I’d imagine someone would have programmed one of these by now. I can’t seem to find any decently made. I’d imagine one which did a bit by bit comparison of files with say… a 95+% similarity would be extremely accurate(as well as taking forever).
The problem is that there may be no bit similarity between MP3s of the same song that are at different bitrates or CBR vs. VBR. The same problem comes up with identifying anonymous MP3s. Generally, the only way to do it properly is to decode the first x seconds of the song and convert that into a checksum-like signature. Then you can compare all of the signatures to check for duplicates. (Or look them up in a database to identify the MP3)

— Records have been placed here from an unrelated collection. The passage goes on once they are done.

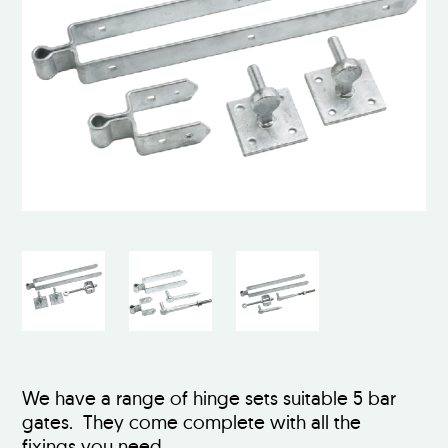
We have a range of hinge sets suitable 5 bar
gates. They come complete with all the
fixings you need.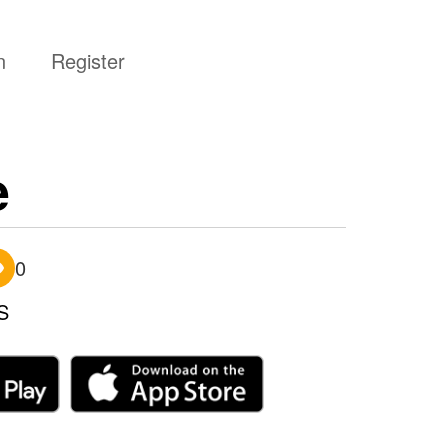
n
Register
e
0
S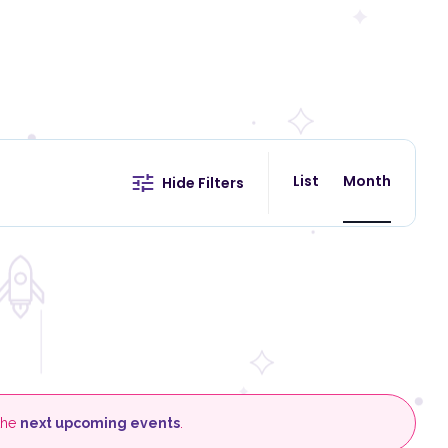
E
v
List
Month
ind Events
Hide Filters
e
n
t
V
i
e
w
s
N
a
v
 the
next upcoming events
.
i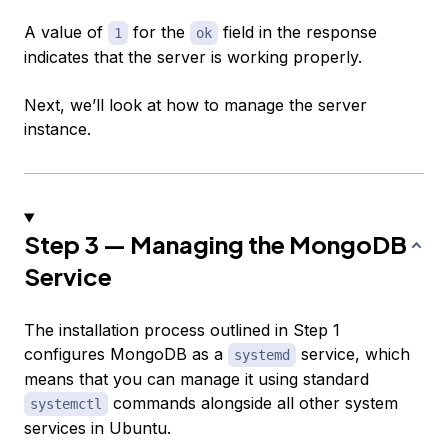
A value of
for the
field in the response
1
ok
indicates that the server is working properly.
Next, we’ll look at how to manage the server
instance.
Step 3 — Managing the MongoDB
Service
The installation process outlined in Step 1
configures MongoDB as a
service, which
systemd
means that you can manage it using standard
commands alongside all other system
systemctl
services in Ubuntu.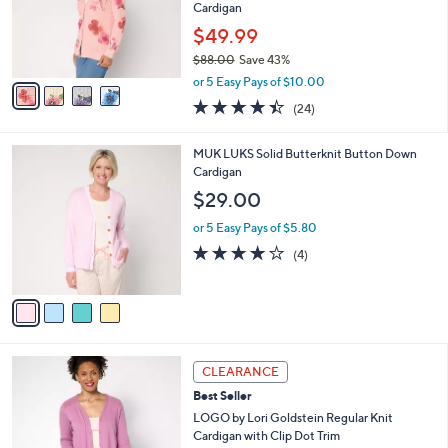
.
o
Cardigan
0
r
$49.99
0
s
$88.00
Save 43%
A
,
v
or 5 Easy Pays of $10.00
w
a
4.4
24
(24)
a
i
of
Reviews
s
l
5
,
a
4
MUK LUKS Solid Butterknit Button Down
Stars
$
b
C
Cardigan
8
l
o
$29.00
8
e
l
.
o
or 5 Easy Pays of $5.80
0
r
3.8
4
(4)
0
s
of
Reviews
A
5
v
Stars
a
i
l
6
a
CLEARANCE
C
b
Best Seller
o
l
l
LOGO by Lori Goldstein Regular Knit
e
o
Cardigan with Clip Dot Trim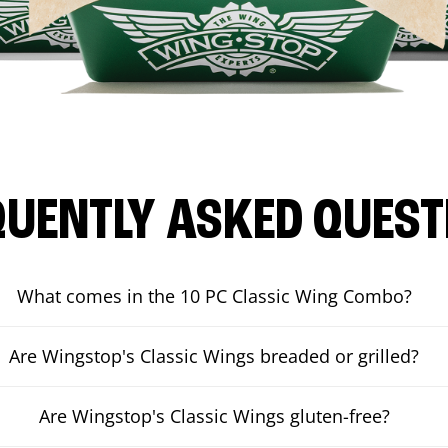
QUENTLY ASKED QUEST
What comes in the 10 PC Classic Wing Combo?
Are Wingstop's Classic Wings breaded or grilled?
Are Wingstop's Classic Wings gluten-free?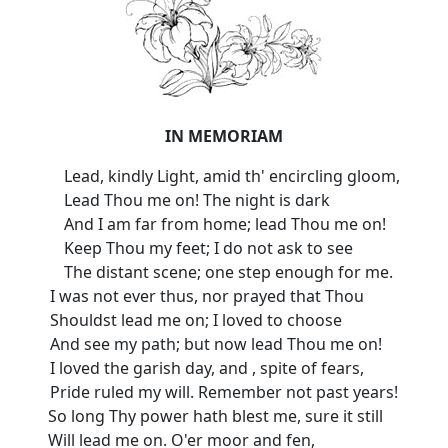
IN MEMORIAM
Lead, kindly Light, amid th' encircling gloom,
Lead Thou me on! The night is dark
And I am far from home; lead Thou me on!
Keep Thou my feet; I do not ask to see
The distant scene; one step enough for me.
I was not ever thus, nor prayed that Thou
Shouldst lead me on; I loved to choose
And see my path; but now lead Thou me on!
I loved the garish day, and , spite of fears,
Pride ruled my will. Remember not past years!
So long Thy power hath blest me, sure it still
Will lead me on. O'er moor and fen,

I can’t find any software that explicitly checks for duplicates in this way. The MusicBrainz TRM Generator will create signature files, but it doesn’t use them for anything.
Even if they at the same bitrate, if they were made with different encoders they will not be bit-for-bit identical.
Th best strategy, I believe, would be for a program to look for similarities in the file name.
There was an fdupes program for the PC many years ago, that ran on DOS. IIRC it only found files that were exactly the same with the same file name, though.
Well considering i’m a Biotech major and i’m barely going to take my 2nd programming class for my computer science minor next quarter I don’t think i’m qualified juuuusst yet…
I was discussing this with a programmer friend of mine. Now I realize how stupid bit by bit comparison would be. But he told me about a program that compared the mp3’s against an online database with approximately 90% accuracy. But alas, he forgot what it was.
Question still stands, anyone know of a mp3 duplicate pruning program?
ok, so I looked up smack fu’s linked program. It seems their method would work nicely to prune mp3’s… but it doesn’t seem to actually do it. anyone know of anything that does?
You can download a program called Media Jukebox, it will scan your hard drive and create a catalog by album, artist, genre etc. I believe it reads the ID3 tags in the file to determine aritist, album and genre. This may be close to what you’re looking for.